What is needed ▸ Reproduce the entries word for word, and omit any picture you find in them.

(Stored entries)
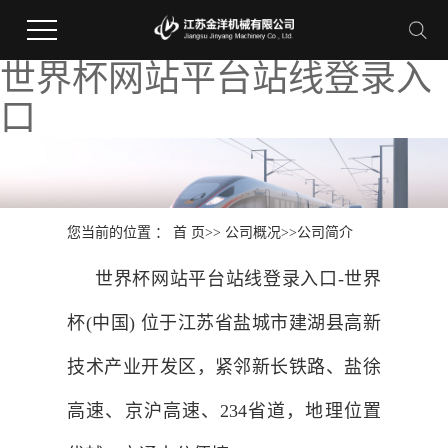
世界杯网站平台站线登录入
口
您当前的位置 ：
首 页
>>
公司概况
>>
公司简介
世界杯网站平台站线登录入口-世界
杯(中国) 位于江苏省盐城市建湖县高新
技术产业开发区，紧邻新长铁路、盐徐
高速、京沪高速、234省道，地理位置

Solution to this task ▸
世界杯网站平台站线登录入
口
您当前的位置 ：
首 页
>>
公司概况
>>
公司简介
世界杯网站平台站线登录入口-世界
杯(中国) 位于江苏省盐城市建湖县高新
技术产业开发区，紧邻新长铁路、盐徐
高速、京沪高速、234省道，地理位置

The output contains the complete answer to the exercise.